With the images left out, print every entry that follows exactly.

(Collected data)
▬▬▬▬▬▬

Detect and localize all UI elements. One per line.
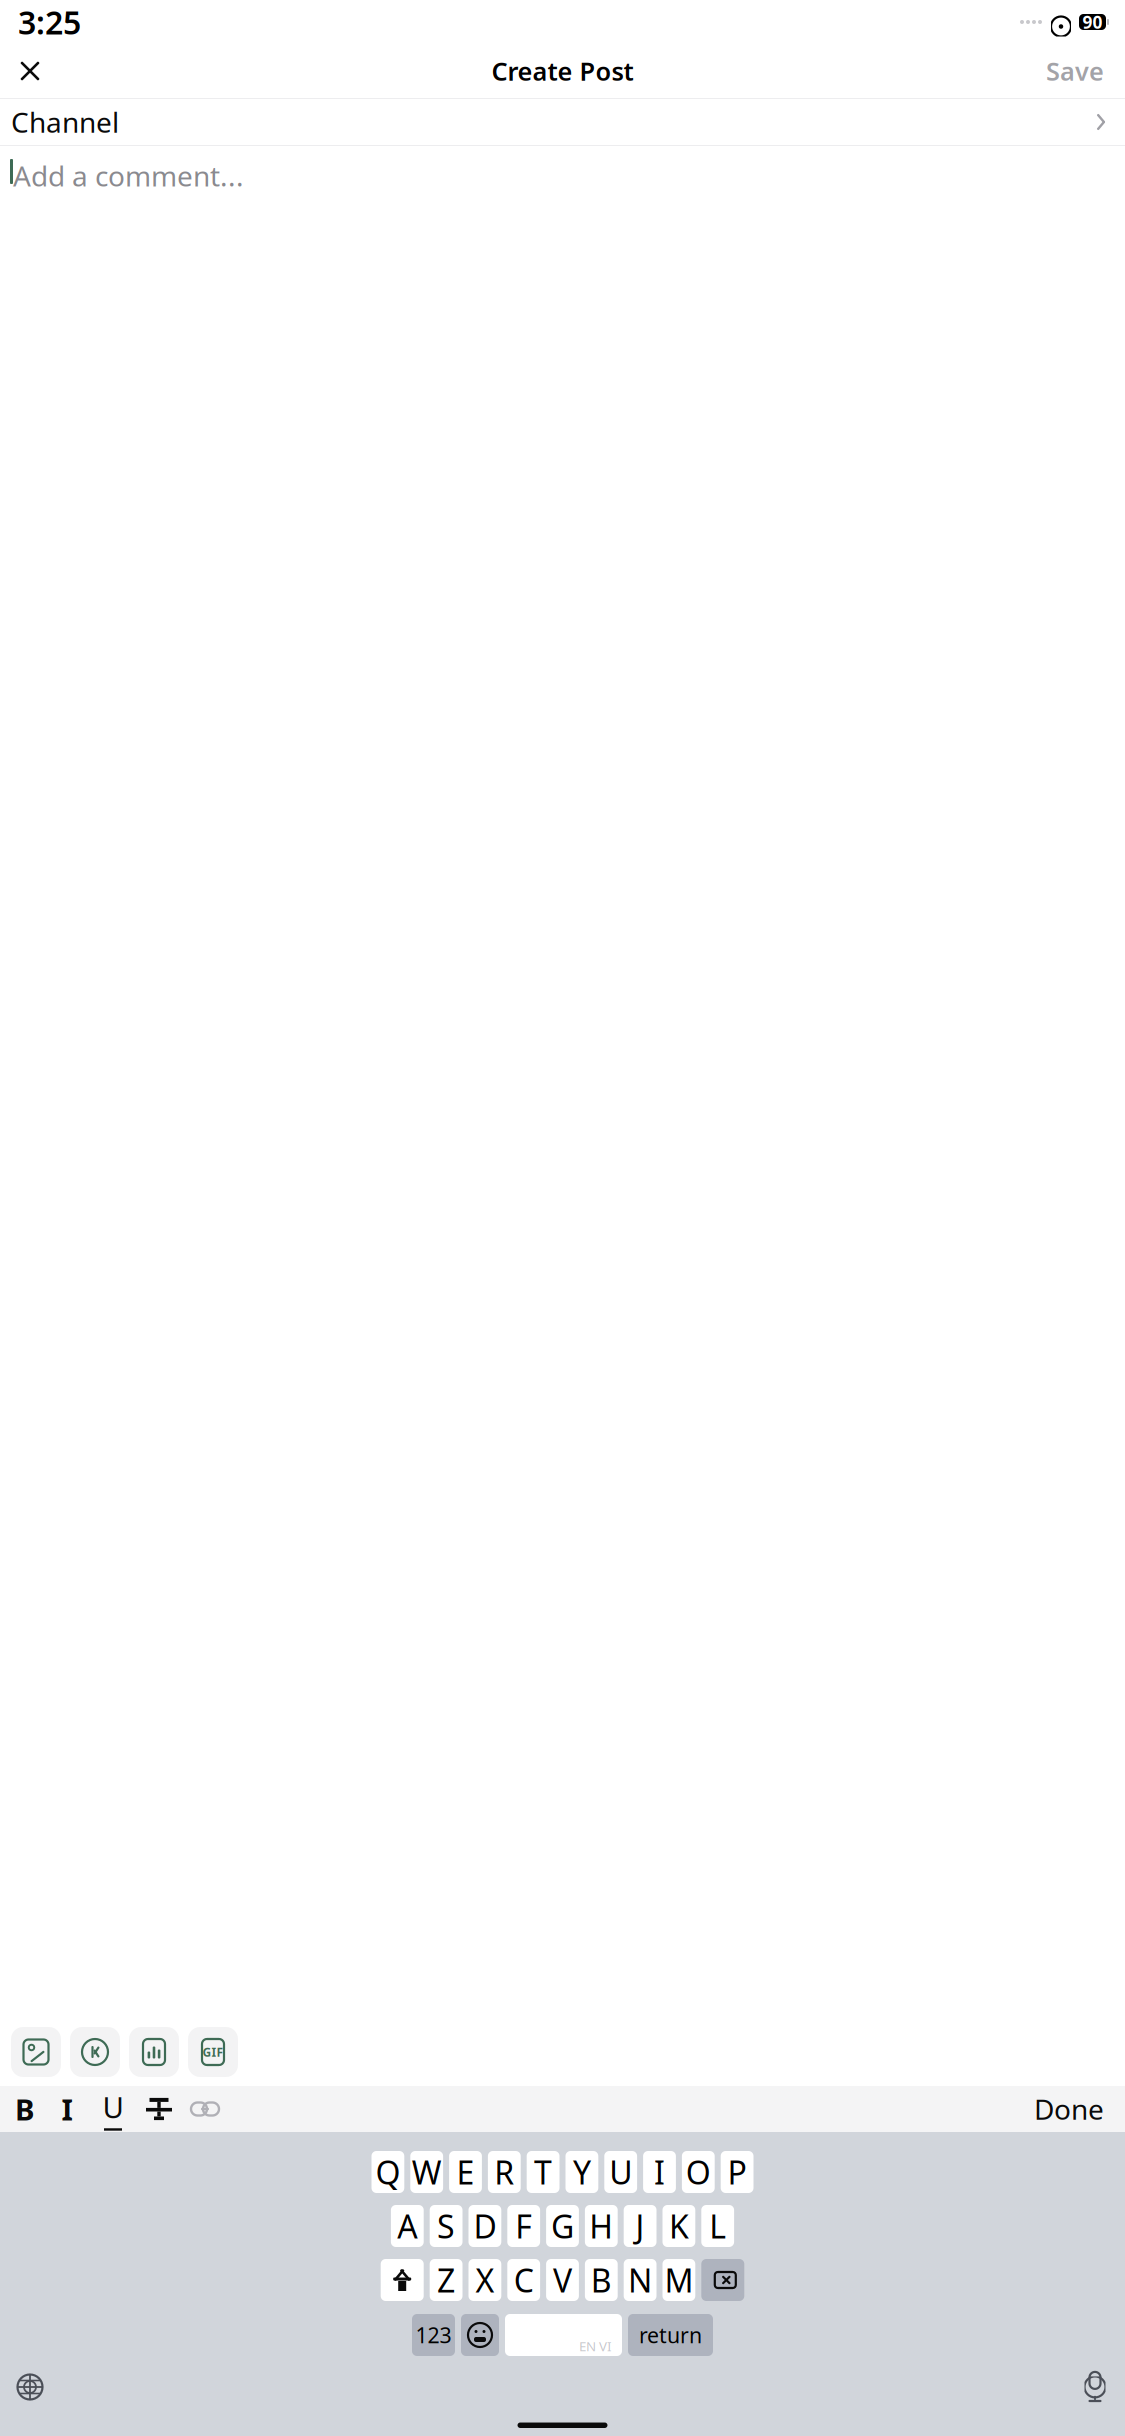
button[interactable]: C	[507, 2259, 540, 2301]
staticText: B	[591, 2259, 612, 2301]
staticText: P	[728, 2151, 747, 2193]
button[interactable]: space	[505, 2314, 622, 2356]
button[interactable]: U	[604, 2151, 637, 2193]
staticText: 123	[416, 2321, 452, 2349]
staticText: Save	[1046, 54, 1104, 88]
button[interactable]: A	[391, 2205, 424, 2247]
staticText: N	[628, 2259, 652, 2301]
staticText: A	[397, 2205, 417, 2247]
staticText: return	[639, 2321, 702, 2349]
staticText: I	[654, 2151, 665, 2193]
button[interactable]: Channel	[0, 99, 1125, 145]
staticText: M	[664, 2259, 693, 2301]
button[interactable]: L	[701, 2205, 734, 2247]
staticText: D	[473, 2205, 496, 2247]
button[interactable]: U	[90, 2086, 136, 2132]
staticText: I	[62, 2090, 72, 2128]
staticText: J	[636, 2205, 645, 2247]
button[interactable]: R	[488, 2151, 521, 2193]
button[interactable]: B	[6, 2086, 44, 2132]
button[interactable]: Y	[566, 2151, 598, 2193]
staticText: V	[553, 2259, 572, 2301]
button[interactable]: I	[44, 2086, 90, 2132]
staticText: H	[589, 2205, 613, 2247]
button[interactable]: K	[662, 2205, 695, 2247]
button[interactable]: Add photo	[11, 2027, 61, 2077]
staticText: Channel	[11, 103, 119, 141]
staticText: Y	[573, 2151, 591, 2193]
staticText: O	[686, 2151, 711, 2193]
staticText: R	[494, 2151, 514, 2193]
staticText: T	[534, 2151, 552, 2193]
button[interactable]: W	[410, 2151, 443, 2193]
button[interactable]: Next keyboard	[8, 2365, 52, 2409]
staticText: L	[709, 2205, 726, 2247]
button[interactable]: M	[662, 2259, 695, 2301]
button[interactable]: H	[585, 2205, 618, 2247]
staticText: C	[514, 2259, 534, 2301]
staticText: Q	[375, 2151, 400, 2193]
button[interactable]: X	[468, 2259, 501, 2301]
staticText: G	[551, 2205, 574, 2247]
button[interactable]: Strikethrough	[136, 2086, 182, 2132]
button[interactable]: Add poll	[129, 2027, 179, 2077]
button[interactable]: Shift	[381, 2259, 424, 2301]
staticText: F	[515, 2205, 532, 2247]
button[interactable]: J	[624, 2205, 656, 2247]
button[interactable]: Save	[1042, 49, 1108, 93]
button[interactable]: Close	[8, 49, 52, 93]
staticText: U	[102, 2087, 124, 2126]
button[interactable]: 123	[412, 2314, 455, 2356]
button[interactable]: Add GIF	[188, 2027, 238, 2077]
staticText: 90	[1082, 10, 1102, 34]
staticText: S	[437, 2205, 455, 2247]
staticText: W	[412, 2151, 442, 2193]
button[interactable]: return	[628, 2314, 713, 2356]
button[interactable]: D	[468, 2205, 501, 2247]
button[interactable]: Add video	[70, 2027, 120, 2077]
button[interactable]: V	[546, 2259, 579, 2301]
staticText: B	[15, 2090, 35, 2128]
button[interactable]: G	[546, 2205, 579, 2247]
staticText: Z	[437, 2259, 455, 2301]
staticText: U	[609, 2151, 632, 2193]
button[interactable]: F	[507, 2205, 540, 2247]
staticText: GIF	[202, 2044, 224, 2060]
button[interactable]: T	[527, 2151, 560, 2193]
button[interactable]: S	[430, 2205, 462, 2247]
button[interactable]: Q	[372, 2151, 404, 2193]
button[interactable]: P	[721, 2151, 754, 2193]
button[interactable]: Emoji	[461, 2314, 499, 2356]
button[interactable]: N	[624, 2259, 656, 2301]
button[interactable]: I	[643, 2151, 676, 2193]
staticText: Create Post	[492, 54, 634, 88]
button[interactable]: O	[682, 2151, 715, 2193]
staticText: Done	[1034, 2090, 1104, 2128]
staticText: E	[456, 2151, 474, 2193]
button[interactable]: Insert link	[182, 2086, 228, 2132]
staticText: K	[669, 2205, 689, 2247]
button[interactable]: Z	[430, 2259, 462, 2301]
button[interactable]: B	[585, 2259, 618, 2301]
button[interactable]: Delete	[701, 2259, 744, 2301]
button[interactable]: Done	[1030, 2086, 1108, 2132]
staticText: Add a comment...	[13, 157, 244, 194]
button[interactable]: E	[449, 2151, 482, 2193]
staticText: X	[475, 2259, 494, 2301]
staticText: EN VI	[579, 2337, 612, 2355]
staticText: 3:25	[18, 1, 81, 43]
button[interactable]: Dictation	[1073, 2365, 1117, 2409]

▬▬▬▬▬▬

#### [Exercise solution]
Detect and localize all UI elements. One per line.
button[interactable]: C	[507, 2259, 540, 2301]
staticText: B	[591, 2259, 612, 2301]
staticText: P	[728, 2151, 747, 2193]
button[interactable]: space	[505, 2314, 622, 2356]
button[interactable]: U	[604, 2151, 637, 2193]
staticText: 123	[416, 2321, 452, 2349]
staticText: Save	[1046, 54, 1104, 88]
button[interactable]: A	[391, 2205, 424, 2247]
staticText: N	[628, 2259, 652, 2301]
staticText: A	[397, 2205, 417, 2247]
staticText: return	[639, 2321, 702, 2349]
staticText: I	[654, 2151, 665, 2193]
button[interactable]: Channel	[0, 99, 1125, 145]
staticText: M	[664, 2259, 693, 2301]
button[interactable]: L	[701, 2205, 734, 2247]
staticText: D	[473, 2205, 496, 2247]
button[interactable]: U	[90, 2086, 136, 2132]
staticText: I	[62, 2090, 72, 2128]
staticText: J	[636, 2205, 645, 2247]
button[interactable]: R	[488, 2151, 521, 2193]
button[interactable]: B	[6, 2086, 44, 2132]
button[interactable]: Y	[566, 2151, 598, 2193]
staticText: V	[553, 2259, 572, 2301]
button[interactable]: I	[44, 2086, 90, 2132]
staticText: H	[589, 2205, 613, 2247]
button[interactable]: K	[662, 2205, 695, 2247]
button[interactable]: Add photo	[11, 2027, 61, 2077]
staticText: Channel	[11, 103, 119, 141]
staticText: Y	[573, 2151, 591, 2193]
staticText: O	[686, 2151, 711, 2193]
staticText: R	[494, 2151, 514, 2193]
staticText: T	[534, 2151, 552, 2193]
button[interactable]: W	[410, 2151, 443, 2193]
button[interactable]: Next keyboard	[8, 2365, 52, 2409]
staticText: L	[709, 2205, 726, 2247]
button[interactable]: M	[662, 2259, 695, 2301]
button[interactable]: H	[585, 2205, 618, 2247]
staticText: C	[514, 2259, 534, 2301]
staticText: Q	[375, 2151, 400, 2193]
button[interactable]: X	[468, 2259, 501, 2301]
staticText: G	[551, 2205, 574, 2247]
button[interactable]: Strikethrough	[136, 2086, 182, 2132]
button[interactable]: Add poll	[129, 2027, 179, 2077]
button[interactable]: Shift	[381, 2259, 424, 2301]
staticText: F	[515, 2205, 532, 2247]
button[interactable]: J	[624, 2205, 656, 2247]
button[interactable]: Save	[1042, 49, 1108, 93]
button[interactable]: Close	[8, 49, 52, 93]
staticText: U	[102, 2087, 124, 2126]
button[interactable]: 123	[412, 2314, 455, 2356]
button[interactable]: Add GIF	[188, 2027, 238, 2077]
staticText: 90	[1082, 10, 1102, 34]
staticText: S	[437, 2205, 455, 2247]
staticText: W	[412, 2151, 442, 2193]
button[interactable]: return	[628, 2314, 713, 2356]
button[interactable]: D	[468, 2205, 501, 2247]
button[interactable]: Add video	[70, 2027, 120, 2077]
button[interactable]: V	[546, 2259, 579, 2301]
staticText: B	[15, 2090, 35, 2128]
button[interactable]: G	[546, 2205, 579, 2247]
staticText: Z	[437, 2259, 455, 2301]
staticText: U	[609, 2151, 632, 2193]
button[interactable]: F	[507, 2205, 540, 2247]
staticText: GIF	[202, 2044, 224, 2060]
button[interactable]: T	[527, 2151, 560, 2193]
button[interactable]: S	[430, 2205, 462, 2247]
button[interactable]: Q	[372, 2151, 404, 2193]
button[interactable]: P	[721, 2151, 754, 2193]
button[interactable]: Emoji	[461, 2314, 499, 2356]
button[interactable]: N	[624, 2259, 656, 2301]
button[interactable]: I	[643, 2151, 676, 2193]
staticText: Create Post	[492, 54, 634, 88]
button[interactable]: O	[682, 2151, 715, 2193]
staticText: Done	[1034, 2090, 1104, 2128]
staticText: E	[456, 2151, 474, 2193]
button[interactable]: Insert link	[182, 2086, 228, 2132]
staticText: K	[669, 2205, 689, 2247]
button[interactable]: Z	[430, 2259, 462, 2301]
button[interactable]: B	[585, 2259, 618, 2301]
button[interactable]: Delete	[701, 2259, 744, 2301]
button[interactable]: Done	[1030, 2086, 1108, 2132]
staticText: Add a comment...	[13, 157, 244, 194]
button[interactable]: E	[449, 2151, 482, 2193]
staticText: X	[475, 2259, 494, 2301]
staticText: EN VI	[579, 2337, 612, 2355]
staticText: 3:25	[18, 1, 81, 43]
button[interactable]: Dictation	[1073, 2365, 1117, 2409]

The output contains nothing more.